In Helsinki, criminal offences committed by young people are systematically reconciled through work compensations as this has been found to be an excellent way of preventing future crime. As a rule, when the City of Helsinki is the injured party, all criminal offences committed by minors are directed to mediation.

“Through mediation, the City of Helsinki wants to give young people the opportunity to compensate for the damage they have done by working. Monetary compensation would not necessarily have the same effect as it is often paid by the minor’s guardians,” says mediation advisor Robert Willadsen.

Compensating for the damage through their own work also gives the young person the opportunity to gain a new, healthier direction in life.

Early intervention

Mediation can be initiated through various routes.
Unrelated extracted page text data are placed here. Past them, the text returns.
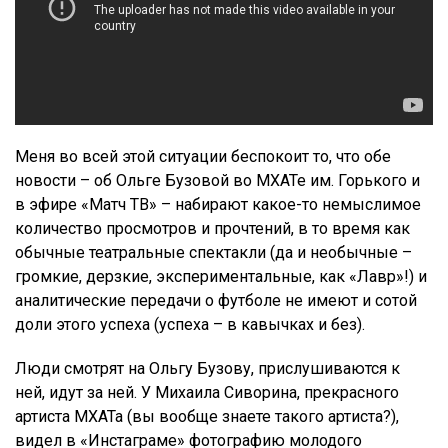
Меня во всей этой ситуации беспокоит то, что обе
новости – об Ольге Бузовой во МХАТе им. Горького и
в эфире «Матч ТВ» – набирают какое-то немыслимое
количество просмотров и прочтений, в то время как
обычные театральные спектакли (да и необычные –
громкие, дерзкие, экспериментальные, как «Лавр»!) и
аналитические передачи о футболе не имеют и сотой
доли этого успеха (успеха – в кавычках и без).
Люди смотрят на Ольгу Бузову, прислушиваются к
ней, идут за ней. У Михаила Сиворина, прекрасного
артиста МХАТа (вы вообще знаете такого артиста?),
видел в «Инстаграме» фотографию молодого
Willadsen says that it is most commonly initiated by the police, prosecutor or social services. Mediation can also be requested by a party involved in the case or, for example, the young person’s school.

Both parties need to give their consent to mediation before it can be launched. If the offender is under the age of 15, their guardian’s consent is also required.
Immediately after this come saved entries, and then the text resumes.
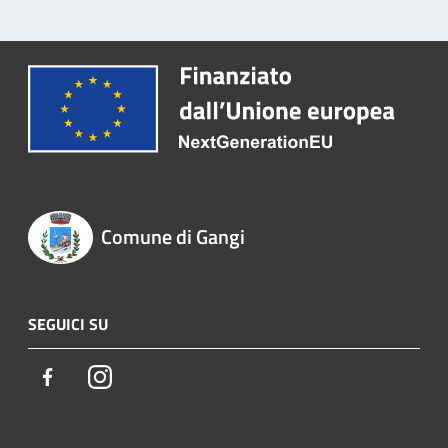
Comune di Gangi
SEGUICI SU
Facebook
Instagram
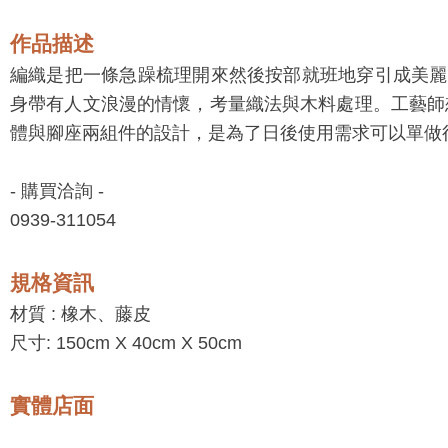
作品描述
編織是把一條急躁梳理開來然後按部就班地穿引成美麗
身帶有人文浪漫的情懷，考量織法與木料處理。工藝師
體與腳座兩組件的設計，是為了日後使用需求可以單做
- 購買洽詢 -
0939-311054
規格資訊
材質 :
橡木、藤皮
尺寸: 150cm X 40cm X 50cm
實體店面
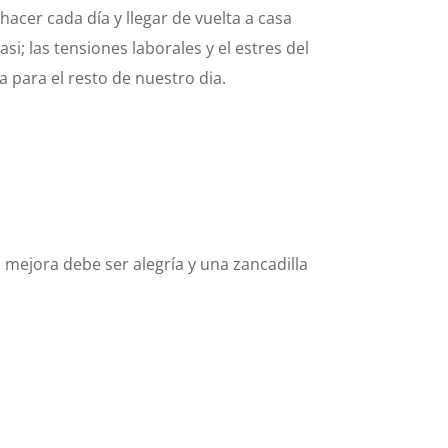
acer cada día y llegar de vuelta a casa
si; las tensiones laborales y el estres del
para el resto de nuestro dia.
 mejora debe ser alegría y una zancadilla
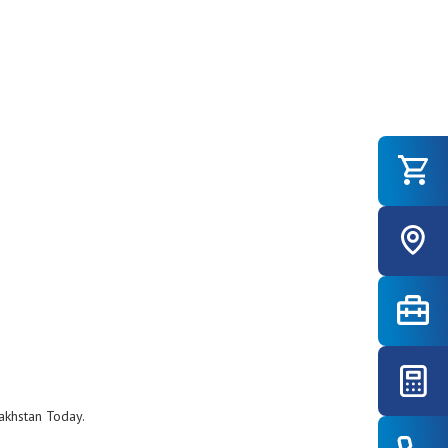
akhstan Today.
The city has been involved in mediation cases with young people for a long time, but in recent years, the structure of mediation has been clarified. The goal is to accelerate the processing of mediation decisions and agreements in the large city organisation.

During the mediation process, the parties come together and review the damages caused. The goal is to find a solution to compensate for the damages that it acceptable to both parties.

Young people do not necessarily understand the consequences or gravity of their actions. Willadsen points out that work compensations agreed in mediation also have a social and educational function.

In addition to work compensation, the damages can be also compensated for with a combination of work and money.

Willadsen feels it is important to intervene in violations committed by young people at an early stage. Thanks to mediation, the young offenders will have to assume responsibility for their actions in a concrete way.

A glimpse into working life

Willadsen gives as an example a situation in which a young person has damaged a city-owned property.

Once the damage has been discovered and the person responsible is known, the parties may agree to settle compensation for the damages together. After they reach an agreement on the appropriate amount of work compensation, say three working days, the young person is directed to a suitable job.

The Urban Environment Division has an agreement on young people’s work compensations with Stara. Stara then directs the young person to complete their work compensation, for example, in park maintenance.

The city pays Stara, a public utility, a compensation for this service as the young person requires a full-time supervisor for the duration of their work compensation period.

“The city operates this way, because we want to consider the situation from the perspective of the young person’s future,” Willadsen says.

He points out that strict punishments would be unlikely to yield similar results. Work compensation also gives the young person a glimpse into working life. Some young people have even managed to turn their work compensation periods into summer jobs.

Approximately twenty work compensation agreements for young people are signed annually.

Preventing social exclusion

Production Manager Tero Koppinen from Stara says that Stara often has a double role in young people’s mediation cases. If the damage has been directed to Stara’s property, Stara is the injured party at the mediation negotiations.

In its second role, Stara offers young offenders involved in the mediation process work compensation jobs as agreed with the Urban Environment Division.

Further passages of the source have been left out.